Palomides and Hermind arrive by ship at the Red City, which by the way is located on the Delectable Isle, I kid you not. Palomides knows that Helius and Herlake won’t be happy about Hermind’s arrival, but they have no reason to fear him as far as they know. So he just goes up to the gates and announces that he’s Sir Palomides, Knight of the Round Table, Questing Beast Questor, and Arthur’s Goodwill Ambassador from Camelot.
He gets a city-wide party thrown in his honor! Although when they find out he’s Muslim they try to get him baptized, and he has to politely decline again and claim that he swore an oath to win like seven tournaments and also capture the Questing Beast first, before he would convert.
Around Day Three of this city-wide Palomides Festival, he finally meets Helius and Herlake.

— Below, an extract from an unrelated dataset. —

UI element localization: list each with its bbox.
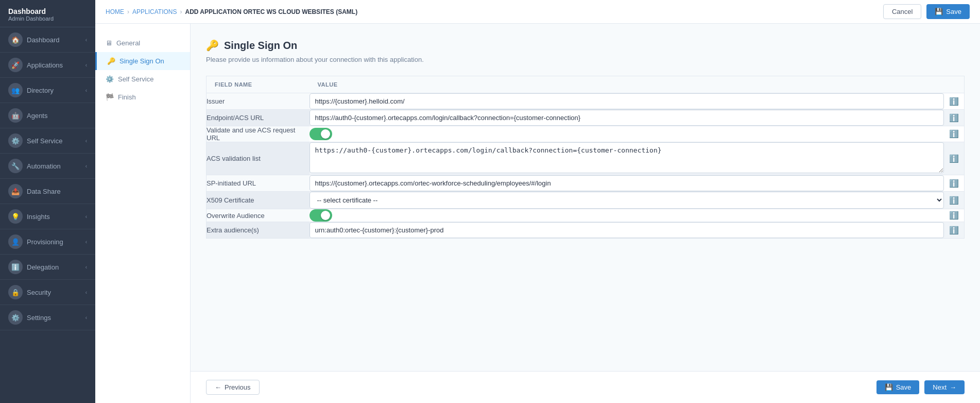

They’re all dolled up in shiny armor, with forty knights attending them. Malory at this point editorializes a bit about how Helius and Herlake aren’t deserving of their honors, because they were only the adopted children of King Hermance, and therefore are secretly really peasants, which leads them to self-hatred, which is why they’re such villains. Thanks for that, Malory.
“Welcome, Sir Palomides Saracen,” they say.
“You’re under arrest!” is how Palomides greets them in return.
This leads to a tense conversation, let me tell you, wherein Helius and Herlake don’t deny having murdered their father, but also noting that they have forty knights and a whole city on their side. They talk a little smack about his being Muslim, also.
“Feh,” says Palomides. “Even if I die right now, I’d die a better Christian than either of you. And I’m not even baptized, nor do I believe in Jebus! I’m just a better person than either of you!”
Then, long story short, Helius and Herlake try to flee. Palomides chases them. He jousts like forty guys, gets trampled, gets up, bashes Helius’s head in with a mace, stabs Herlake through the heart with a spear, fights Helius on foot for a while, and eventually decapitates him.
“All hail King Palomides!” cheer the peasantry.
“Yeah, no, I have zero interest in that,” says Palomides. “This place is kind of a dump. I’m going back to Arthur’s court. Sort it out among yourselves.”
So Sir Ebel or Sir Hermind or someone becomes king of the Delectable Isle, and Palomides makes his way back to Joyous Gard, where he reconnects with Tristram and Dinadan and Gareth. He and Dinadan have sex. Or at least they lay together that night. Which when a knight and a damosel do it means sex.
DISCUSSION QUESTION: Malory combines hilariously archaic pro-aristocracy politics with odd progressivism w/r/t Palomides being non-Christian (and also possibly gay, but that’s no doubt my modern eyes seeing what he didn’t intend). Weird, huh?
DISCUSSION QUESTION: Would this whole section of the book work better if Sir Dinadan were actually a woman who rebelled against her culture’s gender roles and lived as a man and knight? I think maybe so!